Entonces, acomodándose su toga blanca, reminiscencia de la edad media, inicia su discurso. Abajo la gran masa de invitados mira con sus ojos extenuados de tanto terror del pasado, espera que el designado inicie un exorcismo, lance un conjuro, pensaron en ésta, la razón del traje hasta entonces nunca visto, signo de los nuevos tiempos dicen y deciden alentarlo con un nuevo aplauso.

Con una palidez mortecina en la que se destaca la sombra de sus pómulos y los amplios lentes que asemejan a agujeros oculares, permanece transido de emoción mientras mira a quienes le ungieron en el puesto: exigían pronta revancha y sin dilaciones, extirpar los tumores que en más de veinte años, algunos calculan en cerca de un centenar, se expandieron por doquier como si fueran protoplasmas reptantes, uncinados, gelatinosos e informes.
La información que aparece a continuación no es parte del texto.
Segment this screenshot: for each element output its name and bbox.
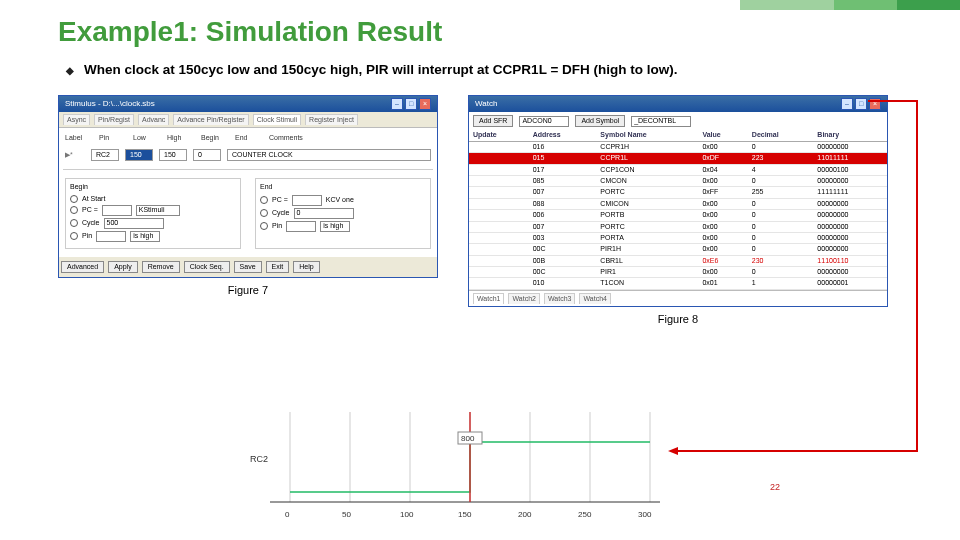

El temor es que acabe con todo el cuerpo institucional y por tanto con ellos mismo que con suerte, en gracia divina o recurriendo a prácticas contra el espanto o refugiándose en algún escondite donde no se dejaron ver ni para trabajar, creen haberse librado del mal.

Tal medida radical apremia, pero él, un hombre formado en la academia de la ciencia newtoniana, heredero de Paracelso y del mismo Galeno, reflexiona, la evidencia le demuestra que aquellos tumores de malignidad astral que se escurrieron por las vías, pasillos, oficinas, aulas, escaleras y muros alcanzando la misma estructura del tejido social, son realmente imaginarios, reposan en las mentes de cada uno, allí se crearon y con tal fortaleza de convicción que hasta parece existieron para él mismo y se espanta, pero en fin, mantiene la calma, trata de mantenerla en medio de semejante estado de catalepsia colectiva. Entonces comienza.